_Data to examine_:
_ _ _

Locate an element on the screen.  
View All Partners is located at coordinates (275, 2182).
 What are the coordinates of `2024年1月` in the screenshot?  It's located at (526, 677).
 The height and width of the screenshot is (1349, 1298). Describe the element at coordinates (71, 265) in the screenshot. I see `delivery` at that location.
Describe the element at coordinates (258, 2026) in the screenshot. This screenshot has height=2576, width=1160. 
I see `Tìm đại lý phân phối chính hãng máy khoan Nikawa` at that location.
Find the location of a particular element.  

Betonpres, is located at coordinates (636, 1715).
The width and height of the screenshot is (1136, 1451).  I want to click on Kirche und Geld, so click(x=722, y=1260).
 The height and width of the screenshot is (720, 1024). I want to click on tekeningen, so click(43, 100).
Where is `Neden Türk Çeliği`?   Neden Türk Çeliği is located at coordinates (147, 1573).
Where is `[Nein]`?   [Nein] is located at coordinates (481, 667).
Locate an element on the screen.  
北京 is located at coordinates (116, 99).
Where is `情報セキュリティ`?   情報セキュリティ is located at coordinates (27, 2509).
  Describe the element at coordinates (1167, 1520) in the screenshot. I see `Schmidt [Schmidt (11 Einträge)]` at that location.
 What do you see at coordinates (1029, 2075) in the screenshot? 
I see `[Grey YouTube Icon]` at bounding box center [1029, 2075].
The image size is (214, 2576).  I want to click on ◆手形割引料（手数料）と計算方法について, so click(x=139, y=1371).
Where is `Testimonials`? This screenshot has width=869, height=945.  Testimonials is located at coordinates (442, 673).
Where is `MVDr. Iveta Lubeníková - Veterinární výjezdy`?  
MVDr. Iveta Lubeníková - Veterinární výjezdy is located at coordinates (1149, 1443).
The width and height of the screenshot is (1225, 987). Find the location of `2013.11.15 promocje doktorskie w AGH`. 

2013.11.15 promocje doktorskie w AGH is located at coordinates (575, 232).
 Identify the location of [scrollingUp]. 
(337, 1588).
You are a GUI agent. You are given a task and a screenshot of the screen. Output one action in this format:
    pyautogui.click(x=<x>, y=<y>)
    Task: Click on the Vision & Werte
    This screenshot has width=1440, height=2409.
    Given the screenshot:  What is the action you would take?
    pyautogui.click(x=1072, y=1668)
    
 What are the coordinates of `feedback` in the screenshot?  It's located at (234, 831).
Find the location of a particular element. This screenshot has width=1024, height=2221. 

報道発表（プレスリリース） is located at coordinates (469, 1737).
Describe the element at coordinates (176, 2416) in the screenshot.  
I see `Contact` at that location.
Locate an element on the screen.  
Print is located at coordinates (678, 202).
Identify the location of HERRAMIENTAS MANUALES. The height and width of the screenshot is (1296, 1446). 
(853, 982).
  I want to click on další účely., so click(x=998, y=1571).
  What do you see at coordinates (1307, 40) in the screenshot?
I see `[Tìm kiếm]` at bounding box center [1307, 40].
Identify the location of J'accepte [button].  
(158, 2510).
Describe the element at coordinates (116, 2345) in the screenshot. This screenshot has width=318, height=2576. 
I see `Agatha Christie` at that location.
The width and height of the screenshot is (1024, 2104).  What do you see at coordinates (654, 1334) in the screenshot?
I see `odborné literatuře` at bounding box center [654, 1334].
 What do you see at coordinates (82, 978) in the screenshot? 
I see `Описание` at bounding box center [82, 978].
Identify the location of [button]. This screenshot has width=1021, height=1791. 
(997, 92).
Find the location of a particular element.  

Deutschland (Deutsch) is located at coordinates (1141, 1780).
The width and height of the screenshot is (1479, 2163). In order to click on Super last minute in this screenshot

_ _ _

_Task instructions_:
For each line shown above, write an exact copy.

_Completed exercise_:
Locate an element on the screen.  
View All Partners is located at coordinates (275, 2182).
 What are the coordinates of `2024年1月` in the screenshot?  It's located at (526, 677).
 The height and width of the screenshot is (1349, 1298). Describe the element at coordinates (71, 265) in the screenshot. I see `delivery` at that location.
Describe the element at coordinates (258, 2026) in the screenshot. This screenshot has height=2576, width=1160. 
I see `Tìm đại lý phân phối chính hãng máy khoan Nikawa` at that location.
Find the location of a particular element.  

Betonpres, is located at coordinates (636, 1715).
The width and height of the screenshot is (1136, 1451).  I want to click on Kirche und Geld, so click(x=722, y=1260).
 The height and width of the screenshot is (720, 1024). I want to click on tekeningen, so click(43, 100).
Where is `Neden Türk Çeliği`?   Neden Türk Çeliği is located at coordinates (147, 1573).
Where is `[Nein]`?   [Nein] is located at coordinates (481, 667).
Locate an element on the screen.  
北京 is located at coordinates (116, 99).
Where is `情報セキュリティ`?   情報セキュリティ is located at coordinates (27, 2509).
  Describe the element at coordinates (1167, 1520) in the screenshot. I see `Schmidt [Schmidt (11 Einträge)]` at that location.
 What do you see at coordinates (1029, 2075) in the screenshot? 
I see `[Grey YouTube Icon]` at bounding box center [1029, 2075].
The image size is (214, 2576).  I want to click on ◆手形割引料（手数料）と計算方法について, so click(x=139, y=1371).
Where is `Testimonials`? This screenshot has width=869, height=945.  Testimonials is located at coordinates (442, 673).
Where is `MVDr. Iveta Lubeníková - Veterinární výjezdy`?  
MVDr. Iveta Lubeníková - Veterinární výjezdy is located at coordinates (1149, 1443).
The width and height of the screenshot is (1225, 987). Find the location of `2013.11.15 promocje doktorskie w AGH`. 

2013.11.15 promocje doktorskie w AGH is located at coordinates (575, 232).
 Identify the location of [scrollingUp]. 
(337, 1588).
You are a GUI agent. You are given a task and a screenshot of the screen. Output one action in this format:
    pyautogui.click(x=<x>, y=<y>)
    Task: Click on the Vision & Werte
    This screenshot has width=1440, height=2409.
    Given the screenshot:  What is the action you would take?
    pyautogui.click(x=1072, y=1668)
    
 What are the coordinates of `feedback` in the screenshot?  It's located at (234, 831).
Find the location of a particular element. This screenshot has width=1024, height=2221. 

報道発表（プレスリリース） is located at coordinates (469, 1737).
Describe the element at coordinates (176, 2416) in the screenshot.  
I see `Contact` at that location.
Locate an element on the screen.  
Print is located at coordinates (678, 202).
Identify the location of HERRAMIENTAS MANUALES. The height and width of the screenshot is (1296, 1446). 
(853, 982).
  I want to click on další účely., so click(x=998, y=1571).
  What do you see at coordinates (1307, 40) in the screenshot?
I see `[Tìm kiếm]` at bounding box center [1307, 40].
Identify the location of J'accepte [button].  
(158, 2510).
Describe the element at coordinates (116, 2345) in the screenshot. This screenshot has width=318, height=2576. 
I see `Agatha Christie` at that location.
The width and height of the screenshot is (1024, 2104).  What do you see at coordinates (654, 1334) in the screenshot?
I see `odborné literatuře` at bounding box center [654, 1334].
 What do you see at coordinates (82, 978) in the screenshot? 
I see `Описание` at bounding box center [82, 978].
Identify the location of [button]. This screenshot has width=1021, height=1791. 
(997, 92).
Find the location of a particular element.  

Deutschland (Deutsch) is located at coordinates (1141, 1780).
The width and height of the screenshot is (1479, 2163). In order to click on Super last minute in this screenshot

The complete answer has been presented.